Sound effects were something that you provided yourself--I can still produce dozens of pretty decent weapon and battle field sounds with my voice. It's a skill that you never forget. I wonder if little boys can still do that. Not as well I, would guess.

My favorite CC game was Close Combat III: The Russian Front. Actually it was the first one I bought, and I absolutely loved it. I never played II or I because the graphics of III were much better and it put me off. Battle of the Bulge was good. And of course all of the mods for III really kept the game growing and expanding and kept me playing it literally for years. CCIII was actually a pretty good-looking game, for being 2d--without the necessity of 3d it was possible to make nice looking maps and units, all of which moved and fought in very convincing fashion, and it all ran flawlessly on a computer that didn't have enough HD space to even install a modern game.

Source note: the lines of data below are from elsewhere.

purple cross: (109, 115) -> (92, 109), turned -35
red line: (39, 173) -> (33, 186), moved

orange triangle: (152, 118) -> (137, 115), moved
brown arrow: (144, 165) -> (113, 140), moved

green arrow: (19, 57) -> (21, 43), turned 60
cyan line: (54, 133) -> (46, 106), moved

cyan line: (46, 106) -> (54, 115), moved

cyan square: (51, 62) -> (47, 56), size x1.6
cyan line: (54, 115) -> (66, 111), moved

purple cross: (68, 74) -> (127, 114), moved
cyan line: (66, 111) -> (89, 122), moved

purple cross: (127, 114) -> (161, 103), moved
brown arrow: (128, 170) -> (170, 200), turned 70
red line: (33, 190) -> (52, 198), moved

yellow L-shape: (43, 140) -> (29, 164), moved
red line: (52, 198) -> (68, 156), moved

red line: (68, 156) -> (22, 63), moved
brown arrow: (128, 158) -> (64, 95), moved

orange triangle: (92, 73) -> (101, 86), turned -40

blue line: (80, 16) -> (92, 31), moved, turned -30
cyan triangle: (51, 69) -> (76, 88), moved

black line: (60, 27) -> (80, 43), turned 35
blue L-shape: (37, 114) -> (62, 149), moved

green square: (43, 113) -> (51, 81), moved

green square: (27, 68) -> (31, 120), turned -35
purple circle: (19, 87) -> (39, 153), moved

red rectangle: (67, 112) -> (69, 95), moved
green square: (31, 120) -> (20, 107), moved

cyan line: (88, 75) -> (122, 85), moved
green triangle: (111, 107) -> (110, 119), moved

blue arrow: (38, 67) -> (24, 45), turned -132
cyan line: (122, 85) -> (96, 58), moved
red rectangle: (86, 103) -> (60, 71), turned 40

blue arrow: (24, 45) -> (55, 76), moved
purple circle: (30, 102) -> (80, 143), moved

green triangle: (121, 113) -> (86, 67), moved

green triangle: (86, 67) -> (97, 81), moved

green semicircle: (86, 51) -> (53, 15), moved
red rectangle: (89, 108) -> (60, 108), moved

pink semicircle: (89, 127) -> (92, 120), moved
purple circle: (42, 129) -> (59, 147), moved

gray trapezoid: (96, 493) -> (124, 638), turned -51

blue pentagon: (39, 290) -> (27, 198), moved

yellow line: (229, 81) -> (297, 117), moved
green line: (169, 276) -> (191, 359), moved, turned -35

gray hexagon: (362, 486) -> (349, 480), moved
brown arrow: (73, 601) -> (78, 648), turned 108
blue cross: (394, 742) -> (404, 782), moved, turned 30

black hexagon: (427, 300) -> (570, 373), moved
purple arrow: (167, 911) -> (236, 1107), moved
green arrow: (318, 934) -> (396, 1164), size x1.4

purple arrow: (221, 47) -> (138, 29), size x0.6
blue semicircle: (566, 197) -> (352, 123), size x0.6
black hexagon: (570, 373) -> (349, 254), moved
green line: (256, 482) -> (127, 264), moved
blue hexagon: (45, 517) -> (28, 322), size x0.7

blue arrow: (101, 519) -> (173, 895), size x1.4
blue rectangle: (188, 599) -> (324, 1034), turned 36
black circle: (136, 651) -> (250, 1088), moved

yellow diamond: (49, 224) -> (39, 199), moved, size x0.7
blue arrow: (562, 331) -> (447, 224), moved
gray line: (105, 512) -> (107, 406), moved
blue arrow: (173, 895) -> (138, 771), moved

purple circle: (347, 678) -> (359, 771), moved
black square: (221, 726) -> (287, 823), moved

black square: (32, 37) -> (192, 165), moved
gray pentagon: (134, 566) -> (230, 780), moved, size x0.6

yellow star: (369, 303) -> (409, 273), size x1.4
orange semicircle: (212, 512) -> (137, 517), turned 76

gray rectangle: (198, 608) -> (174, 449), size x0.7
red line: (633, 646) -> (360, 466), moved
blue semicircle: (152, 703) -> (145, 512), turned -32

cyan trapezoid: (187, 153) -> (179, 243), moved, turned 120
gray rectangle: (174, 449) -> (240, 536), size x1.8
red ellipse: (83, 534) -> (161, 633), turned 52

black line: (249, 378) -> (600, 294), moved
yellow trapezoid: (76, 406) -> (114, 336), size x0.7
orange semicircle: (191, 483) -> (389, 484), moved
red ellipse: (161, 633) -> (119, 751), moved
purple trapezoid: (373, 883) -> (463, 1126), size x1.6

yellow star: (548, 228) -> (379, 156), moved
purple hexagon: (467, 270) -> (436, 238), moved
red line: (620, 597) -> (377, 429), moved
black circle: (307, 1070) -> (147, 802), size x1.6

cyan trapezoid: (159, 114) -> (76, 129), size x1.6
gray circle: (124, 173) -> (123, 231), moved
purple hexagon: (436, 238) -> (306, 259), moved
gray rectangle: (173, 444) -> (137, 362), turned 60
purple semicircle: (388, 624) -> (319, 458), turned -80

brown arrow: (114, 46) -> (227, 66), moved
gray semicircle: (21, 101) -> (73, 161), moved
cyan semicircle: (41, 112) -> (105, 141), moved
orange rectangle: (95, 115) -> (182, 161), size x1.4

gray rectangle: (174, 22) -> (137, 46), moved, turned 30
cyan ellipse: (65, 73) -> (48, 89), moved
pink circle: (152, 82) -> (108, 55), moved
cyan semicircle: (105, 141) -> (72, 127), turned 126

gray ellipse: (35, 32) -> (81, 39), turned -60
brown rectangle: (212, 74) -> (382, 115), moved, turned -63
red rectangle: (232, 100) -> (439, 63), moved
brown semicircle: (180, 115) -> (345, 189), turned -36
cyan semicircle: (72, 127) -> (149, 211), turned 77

It was of course a quantum leap beyond Steel Panthers which I also played way back when. The thing about Close Combat that hooked me was the realism. The game literally could not get boring because it was like watching real battles unfold, not like trying to beat a computer. You felt like you were trying to beat, not the computer, but the Germans. I felt some moments of real triumph playing that game, like the time I had a paltry force of Airborne Paratroopers with a few measly AT guns, bazooka teams, etc., maybe a Sherman and an M10 and I had to defeat a landslide of German armor including Panthers and King Tigers. You guessed it, Bastogne. Hitting that Panther with a bazooka and seeing that nice big shower of sparks and smoke was like: Yeah! Take that you Nazi bastards! (not propaganda). Learning to play Close Combat was learning to deploy troops on a battlefield, its lessons would transfer directly to the real world.

And of course the units in Close Combat were somehow imbued with something you never find in computer models: character and personality. Somehow, looking down like God on that poor, wounded and bloody foot soldier as he crawled painfully across the frozen, shell blasted map, panicked and trying to find some place not to be shot at, you felt sympathy for him, and you hoped he would make it.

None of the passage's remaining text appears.